Data items:
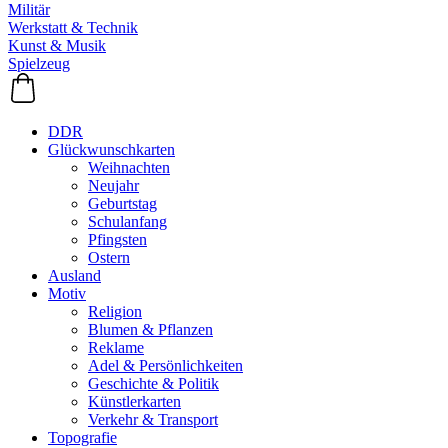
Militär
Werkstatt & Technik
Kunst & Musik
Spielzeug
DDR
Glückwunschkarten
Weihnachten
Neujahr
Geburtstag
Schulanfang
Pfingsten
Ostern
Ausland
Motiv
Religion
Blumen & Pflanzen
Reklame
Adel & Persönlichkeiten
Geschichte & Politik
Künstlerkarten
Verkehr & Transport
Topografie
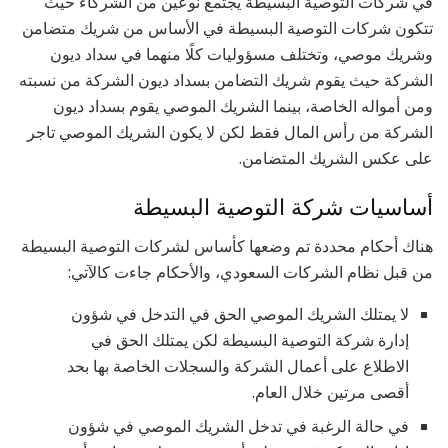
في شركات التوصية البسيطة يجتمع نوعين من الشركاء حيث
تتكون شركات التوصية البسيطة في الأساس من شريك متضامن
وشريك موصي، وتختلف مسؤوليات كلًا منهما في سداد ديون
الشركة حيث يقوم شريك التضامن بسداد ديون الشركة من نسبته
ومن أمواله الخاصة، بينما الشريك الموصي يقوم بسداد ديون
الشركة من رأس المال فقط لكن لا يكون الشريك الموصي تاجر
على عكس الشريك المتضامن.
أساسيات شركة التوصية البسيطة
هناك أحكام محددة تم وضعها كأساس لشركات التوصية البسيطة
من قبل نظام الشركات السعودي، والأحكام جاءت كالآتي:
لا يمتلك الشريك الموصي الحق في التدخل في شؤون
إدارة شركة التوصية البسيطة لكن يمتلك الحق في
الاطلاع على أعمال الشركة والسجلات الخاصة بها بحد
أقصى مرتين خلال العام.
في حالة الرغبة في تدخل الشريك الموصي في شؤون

---

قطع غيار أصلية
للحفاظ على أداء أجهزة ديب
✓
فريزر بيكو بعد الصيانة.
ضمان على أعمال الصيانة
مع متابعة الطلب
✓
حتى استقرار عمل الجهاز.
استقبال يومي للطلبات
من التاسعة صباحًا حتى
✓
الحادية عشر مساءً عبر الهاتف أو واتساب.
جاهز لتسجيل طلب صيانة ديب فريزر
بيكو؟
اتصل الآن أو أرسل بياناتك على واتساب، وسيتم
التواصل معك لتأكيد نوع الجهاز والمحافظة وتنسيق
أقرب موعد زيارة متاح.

--

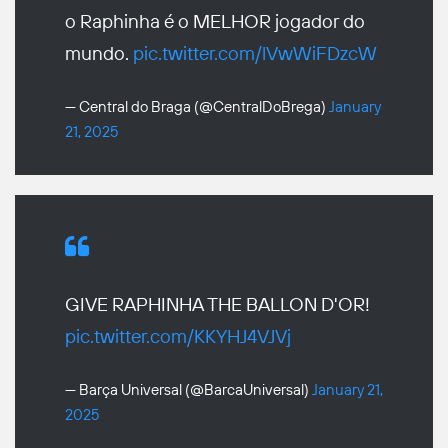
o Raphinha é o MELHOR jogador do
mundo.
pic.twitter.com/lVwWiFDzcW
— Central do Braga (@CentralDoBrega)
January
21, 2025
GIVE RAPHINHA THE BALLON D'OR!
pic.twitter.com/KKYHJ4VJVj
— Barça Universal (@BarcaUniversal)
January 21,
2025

Assigned task:
Transcribe the lines above between the line holding "من قبل نظام" and the line holding "في حالة الرغبة في تدخل الشريك الموصي في شؤون", inclusive, exactly as they stand and with nothing added.

Answer box:
من قبل نظام الشركات السعودي، والأحكام جاءت كالآتي:
لا يمتلك الشريك الموصي الحق في التدخل في شؤون
إدارة شركة التوصية البسيطة لكن يمتلك الحق في
الاطلاع على أعمال الشركة والسجلات الخاصة بها بحد
أقصى مرتين خلال العام.
في حالة الرغبة في تدخل الشريك الموصي في شؤون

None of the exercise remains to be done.